И тогда, хотите — верьте, хотите — нет, веки человека, который казался трупом, приподнялись. Или уж, по крайней мере, открылся правый глаз, не заплывший.
— Курнос, — пробормотал несчастный едва слышно. — Тогда уж — Курнос.
И сразу после этого глаза снова закрылись.
— Вот и поговорили, Курнос, — пробормотал я, удивляясь, что в том состоянии, в котором был, он сумел очнуться, пусть даже на столь короткое время.
Купец принял меня у себя в доме, но пошел я туда лишь в сумерках, чтобы не обращать лишний раз на себя внимание. Не заметил, чтобы за мной следили, хотя, конечно, нельзя было исключать, что кто-то из слуг Гриффо присматривал за входящими и выходящими из дома Клингбайля. Но я и не думал скрываться, поскольку разговор с отцом жертвы колдовства — обычное дело во время расследования.

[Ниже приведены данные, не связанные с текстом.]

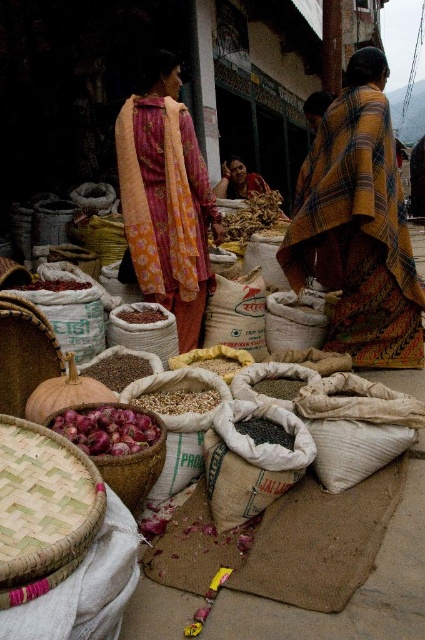 You are a customer at this market and want to pick up the dark red dried chilies at center. However, you notice the brown woven basket at lower left is blocking your path. Can you easily reach the chilies without moving the basket?

The brown woven basket at lower left is in front of the dark red dried chilies at center, so the basket is blocking the path to the chilies. You would need to move the basket to access them.

You are a customer at this market and want to buy the purple glossy onions at center and the red onion at center. Which one is closer to you?

The purple glossy onions at center is closer to you because it is in front of the red onion at center.

You are a customer at the market and want to buy onions. You see both the purple glossy onions at center and the red onion at center. Which one is directly above the other?

The purple glossy onions at center is positioned under the red onion at center, so the red onion at center is directly above the purple glossy onions at center.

— Откровенно говоря, господин Клингбайль, я не понимаю. Более того, готов признаться: не понимаю ничего.
— О чем вы?
— Гриффо ненавидит вашего сына. Но не протестовал против заключения и не стал требовать казни…
— Уж и не знаю, что хуже, — перебил меня купец.
— Хорошо. Допустим, горячая ненависть сменилась в его сердце холодной жаждой мести, каждый миг которой можно будет смаковать. Желает видеть врага не на веревке, а гниющим в подземелье. Страдающим не пару мгновений, но годы и годы. Но как тогда объяснить, что Гриффо забил до смерти стражника, который ранил вашего сына? Что за свои деньги пригласил известного медика из Равенсбурга?
— Хотел понравиться вам, — пробормотал Клингбайль.